Comme effet secondaire, il a était constaté un état d’esprit général de la base, identique. Par la suite, une pièce isolée et plus éloignée fût trouvée, pour éviter de contaminer toute la base avec les effets du signal du radar Sage.

Maintenant qu’il avait été prouvé que le radar Sage pouvait affecter les états émotionnels, l’étape suivante a consisté à essayer de contrôler les pensées d’une personne.

Des essais ont été menées dans le lequel le taux d’impulsions et d’amplitude du système radar ont été modifiés pour correspondre avec les différentes fonctions biologiques dans le corps. Cela permis aux scientifiques de pouvoir contrôler effectivement, les faits et gestes et les pensés de quelqu’un.

Il convient de souligner que plonger une personne dans des quantités massives de radiations micro-ondes et d’intenses ondes radios n’est pas sain. Beaucoup des sujets soumis à ces expériences ont littéralement été cuits par les ondes radios, causant des graves dommages internes aux poumons et au cerveau. Avec d’autres essais il a été établi que ces dommages ont étaient causés par un « rayonnement brûlant ».

Une technique de « Rayonnement non brûlant » a été mis en place par le côté opposé du réflecteur radar. Ainsi, les scientifiques ont décidé d’inverser l’antenne du radar d’environ 180 degrés, et de diriger la radiodiffusion à « rayonnement brûlant » dans le ciel, et en utilisant les « rayonnements non-brûlants » pour mener leurs essais. À leur grande satisfaction, ils ont découvert que le « rayonnement non brûlant » pouvait aussi bien altérer l’humeur et les pensées et ce, sans endommager physiquement, les sujets des tests.

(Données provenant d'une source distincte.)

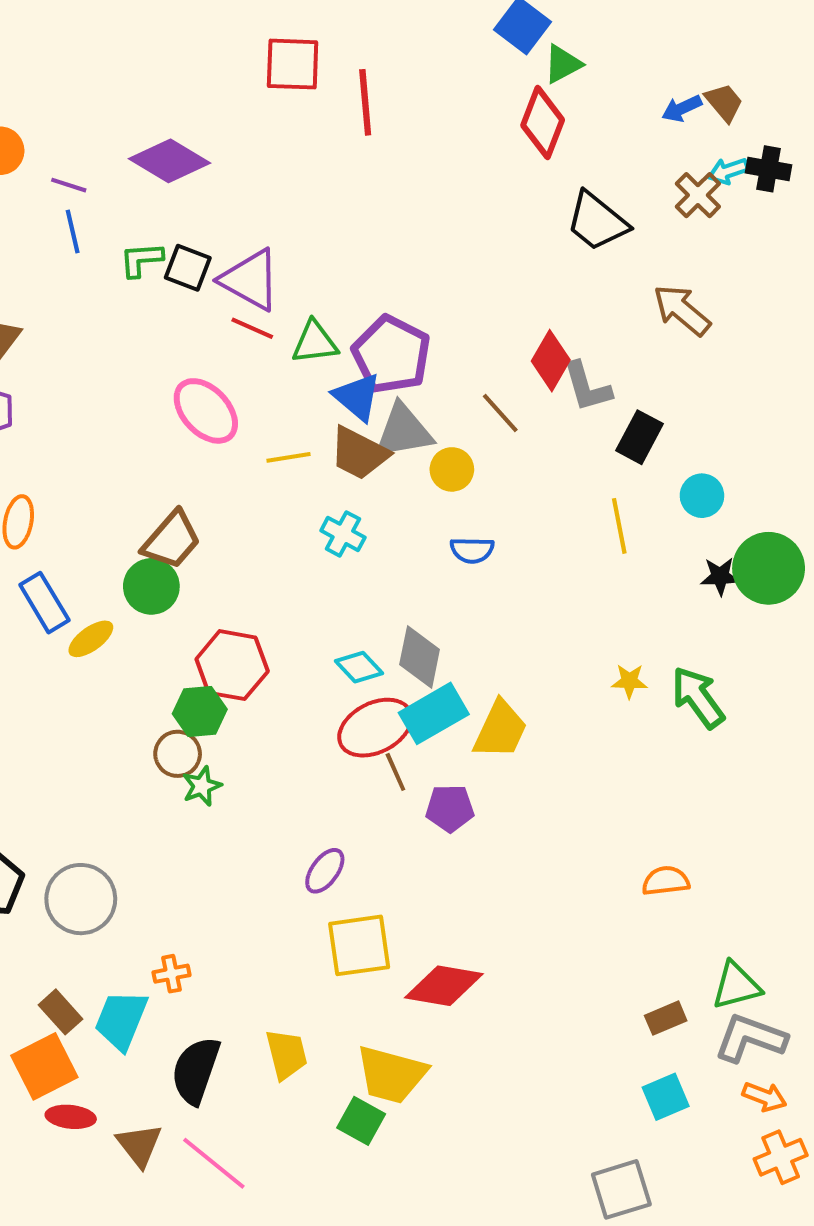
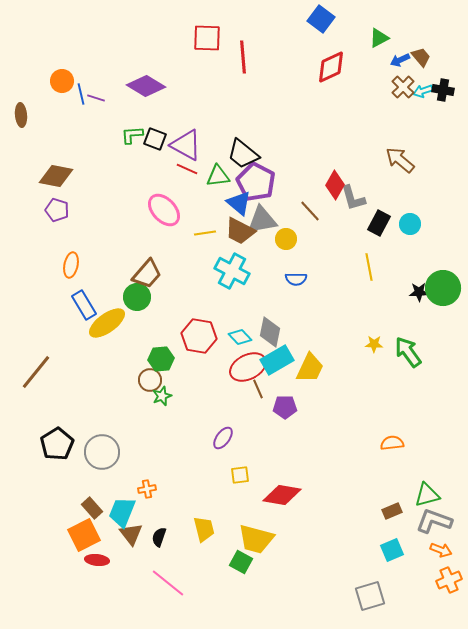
green triangle: (563, 64) -> (379, 38), moved
red diamond: (543, 123) -> (331, 67), turned 44
brown cross: (698, 195) -> (403, 87), moved
black trapezoid: (597, 221) -> (243, 154), moved
blue line: (73, 231) -> (81, 94), moved
cyan circle: (702, 496) -> (410, 224), moved
cyan cross: (343, 534) -> (232, 271), size x1.6
yellow ellipse: (91, 639) -> (107, 323), size x1.6
red hexagon: (232, 665) -> (199, 336), moved
yellow square: (359, 945) -> (240, 475), size x0.6
black semicircle: (196, 1070) -> (159, 537), size x0.6
brown triangle: (139, 1145) -> (131, 534), moved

La technique se perfectionne

En 1973, le processus expérimental a atteint une nouvelle étape. Les scientifiques ont voulu expérimenter avec de grands groupes de personnes, en changeant leurs pensées et leurs humeurs en masse et de procéder à un suivi des résultats. Les unités de l’armée Américaine ont été envoyées à la base pour, soi-disant, une affectation temporaire « en soutien de la recherche » et pour des exercices de routines. Ils devinrent les cibles involontaires des expériences sur les psychotropes.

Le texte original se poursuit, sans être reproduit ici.